Taking Intercity Buses in Mexico

A Bus Ticket from Campeche to Merida in 1984

Americans do not like to take buses. That includes my brother, almost all of my friends and former co-workers. In Los Angeles, the private automobile is king—to the extent that public transportation is seen solely as for bums, crazies, and immigrants. In fact, intercity buses in the United States are mostly run by Greyhound Lines, a British company under the control of FirstGroup; and they do appear to be patronized mostly by bums, crazies, and immigrants.
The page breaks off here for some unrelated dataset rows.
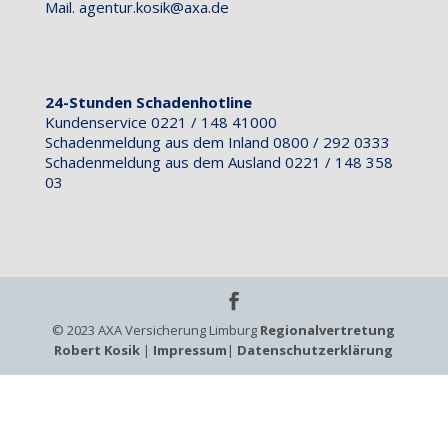
Mail.
agentur.kosik@axa.de
24-Stunden Schadenhotline
Kundenservice 0221 / 148 41000
Schadenmeldung aus dem Inland 0800 / 292 0333
Schadenmeldung aus dem Ausland 0221 / 148 358
03
© 2023 AXA Versicherung Limburg
Regionalvertretung
Robert Kosik
|
Impressum
|
Datenschutzerklärung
In Latin America, it’s a different story altogether. If you have ever read Paul Theroux’s The Old Patagonian Express: By Train Through the Americas, you might think that it is possible to travel by rail through Latin America. Although there are a few exceptions—mostly tourist only trains in a few countries—most people in Latin America travel by bus. In many cases, these buses are far better than anything found in our country. In Argentina, I was able to get a good night’s sleep lying horizontally on seats that stretched out. These buses contained clean restrooms, stewards who served free meals, and (negligible) movies in Spanish.
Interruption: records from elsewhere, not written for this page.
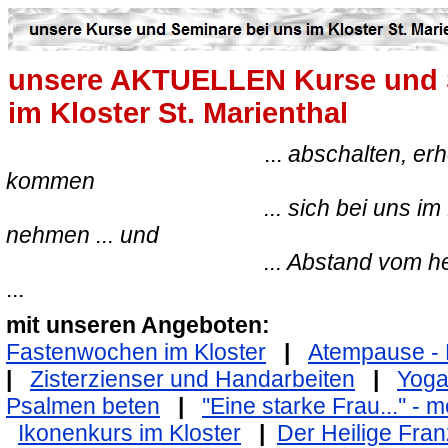
unsere AKTUELLEN Kurse und 
im Kloster St. Marienthal
...
abschalten, er
kommen
... sich bei uns im
nehmen ... und
... Abstand vom h
...
mit unseren Angeboten:
Fastenwochen im Kloster
|
Atempause - 
|
Zisterzienser und Handarbeiten
|
Yog
Psalmen beten
|
''Eine starke Frau...'' -
Ikonenkurs im Kloster
|
Der Heilige Fran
I have traveled some 1,500 miles by bus in Mexico in the 1970s and 1980s. Almost all these buses were manufactured in Mexico and were every bit as good or better than Greyhound buses. This was especially true of First Class buses, which are theoretically direct to destination with few or no intermediate stops. Second Class buses can be hailed anywhere and can be rumbling rat-traps. I can think of the Unión de Camioneros de Yucatán (UCY) buses that I boarded in Uxmal enroute to Campeche in 1984 and 1992.  The windows were broken and the shocks were almost nonexistent, but they did get us to our destination. Some Second Class buses in Central Mexico, such as those of Flecha Amarilla were almost as good as First Class.
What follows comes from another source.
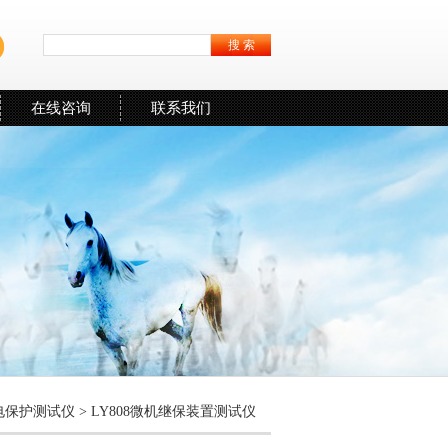
在线咨询
联系我们
电保护测试仪
> LY808微机继保装置测试仪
Model of an ADO Bus With 1980s Logo

The main First Class bus companies in Mexico include Autobuses de Oriente (ADO), Enlaces Terrestres Nacionales (ETN), Estrella de Oro, and Omnibuses de Mexico, as well as a few other carriers. Note that my ticket above assigns me to a particular seat (#16), and that for First Class buses, I usually reserved in advance by visiting the bus station the day before. With Second Class buses, you just hail them wherever, pay the ayudante (conductor), usually a young man, and take your seat, if you can find one.